* **Try it**: The records below must be returned in full and unaltered.

(Stored data entries)
━━━━━━

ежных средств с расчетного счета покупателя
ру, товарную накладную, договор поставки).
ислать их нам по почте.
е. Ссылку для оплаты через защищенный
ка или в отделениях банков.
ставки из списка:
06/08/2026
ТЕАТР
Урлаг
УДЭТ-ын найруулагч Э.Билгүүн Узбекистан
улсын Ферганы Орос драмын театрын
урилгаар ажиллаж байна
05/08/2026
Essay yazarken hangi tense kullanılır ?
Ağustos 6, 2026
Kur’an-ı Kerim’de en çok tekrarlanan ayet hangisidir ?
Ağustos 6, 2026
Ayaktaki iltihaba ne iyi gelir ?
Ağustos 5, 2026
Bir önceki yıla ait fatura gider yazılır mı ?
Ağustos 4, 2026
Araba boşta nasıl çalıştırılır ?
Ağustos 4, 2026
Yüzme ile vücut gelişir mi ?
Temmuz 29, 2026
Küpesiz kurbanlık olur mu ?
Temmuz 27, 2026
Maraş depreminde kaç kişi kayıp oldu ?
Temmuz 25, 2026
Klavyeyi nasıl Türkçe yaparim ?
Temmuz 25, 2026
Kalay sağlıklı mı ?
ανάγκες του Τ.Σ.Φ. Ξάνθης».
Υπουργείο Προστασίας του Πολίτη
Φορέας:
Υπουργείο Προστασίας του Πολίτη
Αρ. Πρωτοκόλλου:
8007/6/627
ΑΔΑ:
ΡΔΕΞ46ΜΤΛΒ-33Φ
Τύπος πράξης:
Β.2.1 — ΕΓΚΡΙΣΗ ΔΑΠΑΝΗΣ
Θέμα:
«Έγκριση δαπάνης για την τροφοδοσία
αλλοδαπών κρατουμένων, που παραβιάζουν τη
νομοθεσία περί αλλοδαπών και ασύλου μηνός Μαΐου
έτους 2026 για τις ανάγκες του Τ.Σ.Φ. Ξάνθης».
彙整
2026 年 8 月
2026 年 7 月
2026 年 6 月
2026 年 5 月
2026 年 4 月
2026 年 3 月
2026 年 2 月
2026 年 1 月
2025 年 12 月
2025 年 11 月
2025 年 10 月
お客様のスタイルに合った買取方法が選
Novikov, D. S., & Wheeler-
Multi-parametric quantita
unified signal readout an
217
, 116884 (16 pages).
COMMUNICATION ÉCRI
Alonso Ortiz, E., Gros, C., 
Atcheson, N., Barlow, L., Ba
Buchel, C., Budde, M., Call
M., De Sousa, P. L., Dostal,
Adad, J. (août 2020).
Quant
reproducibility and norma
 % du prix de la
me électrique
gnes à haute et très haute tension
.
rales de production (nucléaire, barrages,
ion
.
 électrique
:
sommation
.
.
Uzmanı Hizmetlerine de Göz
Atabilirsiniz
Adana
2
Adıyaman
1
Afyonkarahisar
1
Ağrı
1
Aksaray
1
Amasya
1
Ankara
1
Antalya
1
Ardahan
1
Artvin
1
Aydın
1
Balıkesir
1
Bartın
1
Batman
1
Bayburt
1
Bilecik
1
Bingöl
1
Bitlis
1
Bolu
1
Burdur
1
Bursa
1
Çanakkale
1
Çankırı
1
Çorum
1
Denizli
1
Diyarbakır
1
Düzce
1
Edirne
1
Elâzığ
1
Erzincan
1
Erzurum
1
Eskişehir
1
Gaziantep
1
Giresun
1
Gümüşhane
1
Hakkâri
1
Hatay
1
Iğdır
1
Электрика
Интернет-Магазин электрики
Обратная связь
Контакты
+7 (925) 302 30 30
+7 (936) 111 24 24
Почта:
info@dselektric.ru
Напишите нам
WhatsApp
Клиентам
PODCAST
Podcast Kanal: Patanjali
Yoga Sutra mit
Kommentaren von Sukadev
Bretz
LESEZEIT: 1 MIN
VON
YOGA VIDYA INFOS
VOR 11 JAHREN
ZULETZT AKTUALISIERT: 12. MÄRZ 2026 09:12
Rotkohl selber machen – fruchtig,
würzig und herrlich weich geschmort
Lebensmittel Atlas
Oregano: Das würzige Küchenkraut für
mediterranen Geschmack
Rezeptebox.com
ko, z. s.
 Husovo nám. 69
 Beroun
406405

━━━━━━

* **Output for this exercise**:
ежных средств с расчетного счета покупателя
ру, товарную накладную, договор поставки).
ислать их нам по почте.
е. Ссылку для оплаты через защищенный
ка или в отделениях банков.
ставки из списка:
06/08/2026
ТЕАТР
Урлаг
УДЭТ-ын найруулагч Э.Билгүүн Узбекистан
улсын Ферганы Орос драмын театрын
урилгаар ажиллаж байна
05/08/2026
Essay yazarken hangi tense kullanılır ?
Ağustos 6, 2026
Kur’an-ı Kerim’de en çok tekrarlanan ayet hangisidir ?
Ağustos 6, 2026
Ayaktaki iltihaba ne iyi gelir ?
Ağustos 5, 2026
Bir önceki yıla ait fatura gider yazılır mı ?
Ağustos 4, 2026
Araba boşta nasıl çalıştırılır ?
Ağustos 4, 2026
Yüzme ile vücut gelişir mi ?
Temmuz 29, 2026
Küpesiz kurbanlık olur mu ?
Temmuz 27, 2026
Maraş depreminde kaç kişi kayıp oldu ?
Temmuz 25, 2026
Klavyeyi nasıl Türkçe yaparim ?
Temmuz 25, 2026
Kalay sağlıklı mı ?
ανάγκες του Τ.Σ.Φ. Ξάνθης».
Υπουργείο Προστασίας του Πολίτη
Φορέας:
Υπουργείο Προστασίας του Πολίτη
Αρ. Πρωτοκόλλου:
8007/6/627
ΑΔΑ:
ΡΔΕΞ46ΜΤΛΒ-33Φ
Τύπος πράξης:
Β.2.1 — ΕΓΚΡΙΣΗ ΔΑΠΑΝΗΣ
Θέμα:
«Έγκριση δαπάνης για την τροφοδοσία
αλλοδαπών κρατουμένων, που παραβιάζουν τη
νομοθεσία περί αλλοδαπών και ασύλου μηνός Μαΐου
έτους 2026 για τις ανάγκες του Τ.Σ.Φ. Ξάνθης».
彙整
2026 年 8 月
2026 年 7 月
2026 年 6 月
2026 年 5 月
2026 年 4 月
2026 年 3 月
2026 年 2 月
2026 年 1 月
2025 年 12 月
2025 年 11 月
2025 年 10 月
お客様のスタイルに合った買取方法が選
Novikov, D. S., & Wheeler-
Multi-parametric quantita
unified signal readout an
217
, 116884 (16 pages).
COMMUNICATION ÉCRI
Alonso Ortiz, E., Gros, C., 
Atcheson, N., Barlow, L., Ba
Buchel, C., Budde, M., Call
M., De Sousa, P. L., Dostal,
Adad, J. (août 2020).
Quant
reproducibility and norma
 % du prix de la
me électrique
gnes à haute et très haute tension
.
rales de production (nucléaire, barrages,
ion
.
 électrique
:
sommation
.
.
Uzmanı Hizmetlerine de Göz
Atabilirsiniz
Adana
2
Adıyaman
1
Afyonkarahisar
1
Ağrı
1
Aksaray
1
Amasya
1
Ankara
1
Antalya
1
Ardahan
1
Artvin
1
Aydın
1
Balıkesir
1
Bartın
1
Batman
1
Bayburt
1
Bilecik
1
Bingöl
1
Bitlis
1
Bolu
1
Burdur
1
Bursa
1
Çanakkale
1
Çankırı
1
Çorum
1
Denizli
1
Diyarbakır
1
Düzce
1
Edirne
1
Elâzığ
1
Erzincan
1
Erzurum
1
Eskişehir
1
Gaziantep
1
Giresun
1
Gümüşhane
1
Hakkâri
1
Hatay
1
Iğdır
1
Электрика
Интернет-Магазин электрики
Обратная связь
Контакты
+7 (925) 302 30 30
+7 (936) 111 24 24
Почта:
info@dselektric.ru
Напишите нам
WhatsApp
Клиентам
PODCAST
Podcast Kanal: Patanjali
Yoga Sutra mit
Kommentaren von Sukadev
Bretz
LESEZEIT: 1 MIN
VON
YOGA VIDYA INFOS
VOR 11 JAHREN
ZULETZT AKTUALISIERT: 12. MÄRZ 2026 09:12
Rotkohl selber machen – fruchtig,
würzig und herrlich weich geschmort
Lebensmittel Atlas
Oregano: Das würzige Küchenkraut für
mediterranen Geschmack
Rezeptebox.com
ko, z. s.
 Husovo nám. 69
 Beroun
406405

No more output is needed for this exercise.